What the exercise asks: Could you find each line of the data below that contains the word "sind" and copy those lines?

Available data:
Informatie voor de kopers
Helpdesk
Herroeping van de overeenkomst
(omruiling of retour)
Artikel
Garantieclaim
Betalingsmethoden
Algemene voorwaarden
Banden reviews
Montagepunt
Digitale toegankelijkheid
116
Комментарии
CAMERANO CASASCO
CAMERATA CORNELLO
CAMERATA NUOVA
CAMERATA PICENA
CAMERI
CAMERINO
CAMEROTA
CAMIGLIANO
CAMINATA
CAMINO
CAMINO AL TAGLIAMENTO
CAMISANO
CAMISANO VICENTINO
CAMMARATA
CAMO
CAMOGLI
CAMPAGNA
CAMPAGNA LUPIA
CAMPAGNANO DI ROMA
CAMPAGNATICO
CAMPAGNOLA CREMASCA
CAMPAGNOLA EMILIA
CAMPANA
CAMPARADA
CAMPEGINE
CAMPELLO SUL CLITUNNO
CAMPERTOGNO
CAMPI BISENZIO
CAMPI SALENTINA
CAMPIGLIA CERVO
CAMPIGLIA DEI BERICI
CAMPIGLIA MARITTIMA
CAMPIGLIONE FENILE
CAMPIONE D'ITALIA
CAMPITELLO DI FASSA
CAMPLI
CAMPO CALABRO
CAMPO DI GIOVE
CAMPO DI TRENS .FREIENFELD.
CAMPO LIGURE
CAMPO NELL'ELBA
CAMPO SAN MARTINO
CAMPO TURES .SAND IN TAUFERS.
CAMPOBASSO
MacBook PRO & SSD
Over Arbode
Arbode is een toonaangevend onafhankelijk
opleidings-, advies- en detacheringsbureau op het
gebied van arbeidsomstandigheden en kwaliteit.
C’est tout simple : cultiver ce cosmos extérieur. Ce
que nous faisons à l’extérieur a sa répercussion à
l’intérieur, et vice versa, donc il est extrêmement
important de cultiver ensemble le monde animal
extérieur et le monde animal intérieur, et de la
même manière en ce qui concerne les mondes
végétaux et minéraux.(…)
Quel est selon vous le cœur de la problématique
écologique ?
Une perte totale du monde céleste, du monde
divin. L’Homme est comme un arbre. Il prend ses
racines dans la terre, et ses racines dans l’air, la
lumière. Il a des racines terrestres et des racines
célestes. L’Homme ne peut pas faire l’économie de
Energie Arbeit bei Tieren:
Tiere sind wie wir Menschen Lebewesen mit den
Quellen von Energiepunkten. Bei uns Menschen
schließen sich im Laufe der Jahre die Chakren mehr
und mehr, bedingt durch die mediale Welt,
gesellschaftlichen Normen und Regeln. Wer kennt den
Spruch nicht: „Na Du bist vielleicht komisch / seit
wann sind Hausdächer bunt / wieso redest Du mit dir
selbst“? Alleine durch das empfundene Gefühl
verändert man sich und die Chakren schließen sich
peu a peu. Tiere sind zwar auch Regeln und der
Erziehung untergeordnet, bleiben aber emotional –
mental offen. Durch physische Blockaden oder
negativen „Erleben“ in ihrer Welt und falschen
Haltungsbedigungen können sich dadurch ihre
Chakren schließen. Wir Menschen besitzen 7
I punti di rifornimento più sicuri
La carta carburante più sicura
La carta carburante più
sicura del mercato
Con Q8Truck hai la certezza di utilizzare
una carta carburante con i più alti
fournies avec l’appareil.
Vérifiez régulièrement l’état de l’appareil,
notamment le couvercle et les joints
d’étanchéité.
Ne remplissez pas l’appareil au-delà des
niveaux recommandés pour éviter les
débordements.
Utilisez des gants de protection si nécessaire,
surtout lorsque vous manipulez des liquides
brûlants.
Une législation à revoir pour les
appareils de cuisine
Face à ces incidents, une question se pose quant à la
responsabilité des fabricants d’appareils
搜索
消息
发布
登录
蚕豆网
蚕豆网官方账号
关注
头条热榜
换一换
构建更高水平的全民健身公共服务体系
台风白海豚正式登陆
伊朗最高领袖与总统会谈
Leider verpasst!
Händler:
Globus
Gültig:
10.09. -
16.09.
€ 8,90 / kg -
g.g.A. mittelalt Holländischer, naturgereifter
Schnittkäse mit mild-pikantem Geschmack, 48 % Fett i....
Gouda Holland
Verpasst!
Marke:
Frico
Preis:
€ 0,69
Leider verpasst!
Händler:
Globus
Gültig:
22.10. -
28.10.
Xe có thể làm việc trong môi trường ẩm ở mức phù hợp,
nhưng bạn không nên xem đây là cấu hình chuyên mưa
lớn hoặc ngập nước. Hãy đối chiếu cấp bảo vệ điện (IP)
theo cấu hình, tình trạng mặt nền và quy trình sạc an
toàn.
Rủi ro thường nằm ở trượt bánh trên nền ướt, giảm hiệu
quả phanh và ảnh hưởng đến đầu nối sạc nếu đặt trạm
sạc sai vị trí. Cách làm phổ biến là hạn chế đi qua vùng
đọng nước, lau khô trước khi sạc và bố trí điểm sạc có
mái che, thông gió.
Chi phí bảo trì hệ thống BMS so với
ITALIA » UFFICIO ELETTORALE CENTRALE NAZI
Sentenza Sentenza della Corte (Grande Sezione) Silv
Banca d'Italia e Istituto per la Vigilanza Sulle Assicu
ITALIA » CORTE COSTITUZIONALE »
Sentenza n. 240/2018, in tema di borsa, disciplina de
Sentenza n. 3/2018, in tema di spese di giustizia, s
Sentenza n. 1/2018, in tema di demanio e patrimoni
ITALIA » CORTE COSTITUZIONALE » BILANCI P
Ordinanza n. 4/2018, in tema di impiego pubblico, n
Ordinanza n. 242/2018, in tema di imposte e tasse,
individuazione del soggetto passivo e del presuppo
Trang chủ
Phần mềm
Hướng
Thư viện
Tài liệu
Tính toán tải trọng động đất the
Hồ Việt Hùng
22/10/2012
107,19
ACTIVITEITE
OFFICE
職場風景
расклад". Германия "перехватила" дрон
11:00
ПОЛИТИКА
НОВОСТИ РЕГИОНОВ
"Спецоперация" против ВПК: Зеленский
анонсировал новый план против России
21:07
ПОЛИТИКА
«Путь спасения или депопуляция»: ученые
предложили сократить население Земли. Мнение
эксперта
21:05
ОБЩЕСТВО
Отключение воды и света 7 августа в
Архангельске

Solution to the problem:
Tiere sind wie wir Menschen Lebewesen mit den
wann sind Hausdächer bunt / wieso redest Du mit dir
peu a peu. Tiere sind zwar auch Regeln und der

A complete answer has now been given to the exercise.